* **WORK TO BE COMPLETED**:
Print, word for word, the line containing "m, người bán" and all lines beneath it to the end of the entries below. Pictures do not belong in the copy.

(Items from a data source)
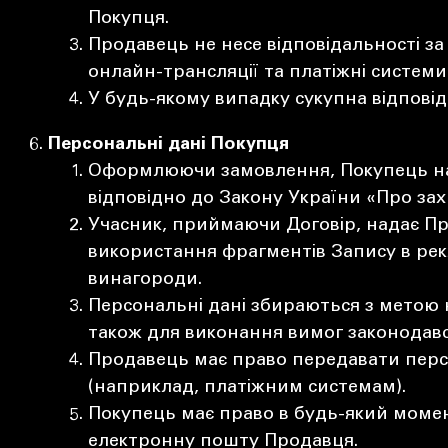
Покупця.
Продавець не несе відповідальності з
онлайн-трансляції та платіжні системи)
У будь-якому випадку сукупна відпові
Персональні дані Покупця
Оформлюючи замовлення, Покупець нада
відповідно до Закону України «Про за
Учасник, приймаючи Договір, надає Пр
використання фрагментів Запису в рек
винагороди.
Персональні дані збираються з метою 
також для виконання вимог законодавст
Продавець має право передавати персо
(наприклад, платіжним системам).
Покупець має право в будь-який момен
електронну пошту Продавця.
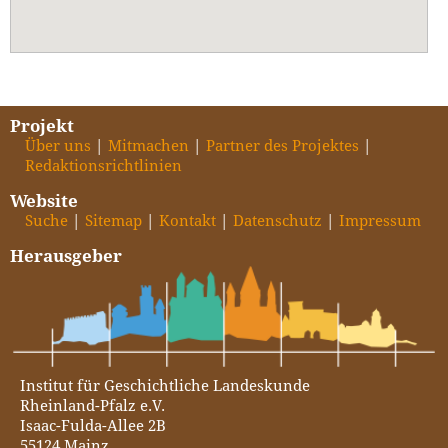
Projekt
Über uns
Mitmachen
Partner des Projektes
Redaktionsrichtlinien
Website
Suche
Sitemap
Kontakt
Datenschutz
Impressum
Herausgeber
Institut für Geschichtliche Landeskunde
Rheinland-Pfalz e.V.
Isaac-Fulda-Allee 2B
55124 Mainz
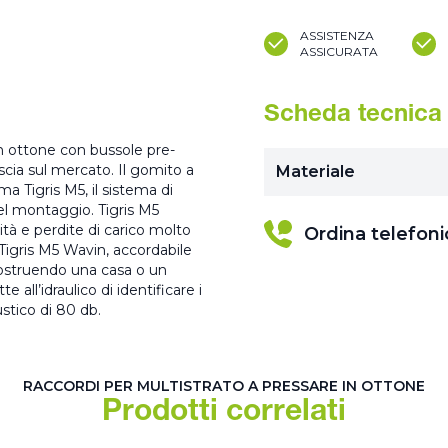
ASSISTENZA
ASSICURATA
Scheda tecnica
in ottone con bussole pre-
ascia sul mercato. Il gomito a
Materiale
a Tigris M5, il sistema di
nel montaggio. Tigris M5
lità e perdite di carico molto
Ordina telefon
 Tigris M5 Wavin, accordabile
 costruendo una casa o un
all’idraulico di identificare i
stico di 80 db.
RACCORDI PER MULTISTRATO A PRESSARE IN OTTONE
Prodotti correlati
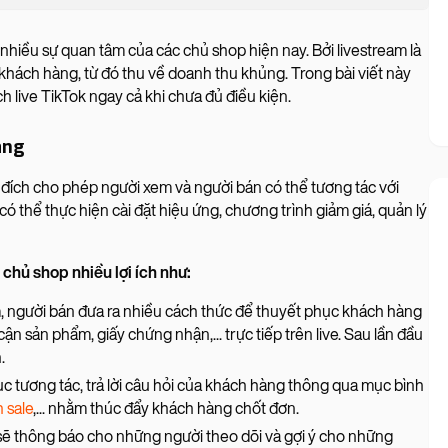
 nhiều sự quan tâm của các chủ shop hiện nay. Bởi livestream là
 khách hàng, từ đó thu về doanh thu khủng. Trong bài viết này
h live TikTok ngay cả khi chưa đủ điều kiện.
hàng
 đích cho phép người xem và người bán có thể tương tác với
có thể thực hiện cài đặt hiệu ứng, chương trình giảm giá, quản lý
chủ shop nhiều lợi ích như:
m, người bán đưa ra nhiều cách thức để thuyết phục khách hàng
cận sản phẩm, giấy chứng nhận,... trực tiếp trên live. Sau lần đầu
n.
tục tương tác, trả lời câu hỏi của khách hàng thông qua mục bình
h sale
,... nhằm thúc đẩy khách hàng chốt đơn.
 sẽ thông báo cho những người theo dõi và gợi ý cho những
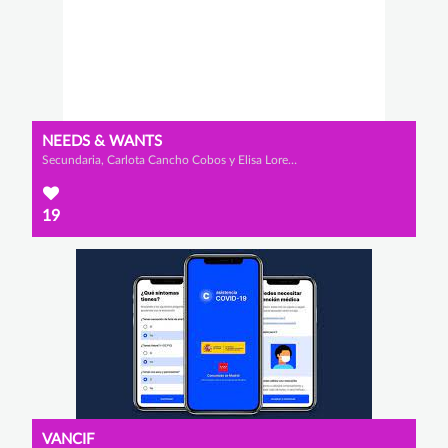
NEEDS & WANTS
Secundaria, Carlota Cancho Cobos y Elisa Lorenzo Ortega
19
VANCIF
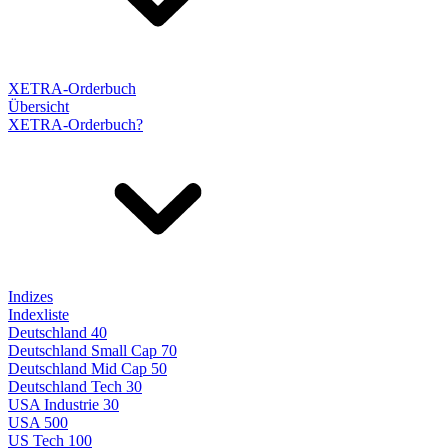
XETRA-Orderbuch
Übersicht
XETRA-Orderbuch?
Indizes
Indexliste
Deutschland 40
Deutschland Small Cap 70
Deutschland Mid Cap 50
Deutschland Tech 30
USA Industrie 30
USA 500
US Tech 100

* **PROBLEM SOLUTION**:
m, người bán đưa ra nhiều cách thức để thuyết phục khách hàng
cận sản phẩm, giấy chứng nhận,... trực tiếp trên live. Sau lần đầu
n.
tục tương tác, trả lời câu hỏi của khách hàng thông qua mục bình
h sale
,... nhằm thúc đẩy khách hàng chốt đơn.
 sẽ thông báo cho những người theo dõi và gợi ý cho những
NEEDS & WANTS
Secundaria, Carlota Cancho Cobos y Elisa Lorenzo Ortega
19
VANCIF
XETRA-Orderbuch
Übersicht
XETRA-Orderbuch?
Indizes
Indexliste
Deutschland 40
Deutschland Small Cap 70
Deutschland Mid Cap 50
Deutschland Tech 30
USA Industrie 30
USA 500
US Tech 100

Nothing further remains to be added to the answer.